**YOUR TASK**
Return only the line that contains "降至四成，账上现金达创纪录的近4000亿美元。他一方面为" and each line after it, through the last line of the data below, copied exactly.

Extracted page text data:

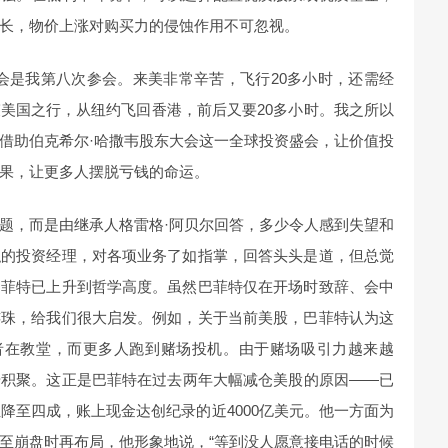
长，物价上涨对购买力的侵蚀作用不可忽视。
会是我第八次参会。来美非常辛苦，飞行20多小时，还需经
美国之行，从纽约飞回香港，前后又要20多小时。我之所以
借助伯克希尔·哈撒韦股东大会这一全球投资盛会，让价值投
果，让更多人摆脱亏钱的命运。
题，而是由继承人格雷格·阿贝尔回答，多少令人感到失望和
职的投资经理，对各项业务了如指掌，回答头头是道，但总觉
巴菲特已上升到哲学高度。虽然巴菲特仅在开场时致辞、会中
连珠，给我们很大启发。例如，关于当前美股，巴菲特认为这
资者在教堂，而更多人跑到赌场投机。由于赌场吸引力越来越
步积聚。这正是巴菲特在过去两年大幅减仓美股的原因——已
降至四成，账上现金达创纪录的近4000亿美元。他一方面为
至崩盘时再布局，他形象地说，“等到没人愿意接电话的时候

**TASK OUTPUT**
降至四成，账上现金达创纪录的近4000亿美元。他一方面为
至崩盘时再布局，他形象地说，“等到没人愿意接电话的时候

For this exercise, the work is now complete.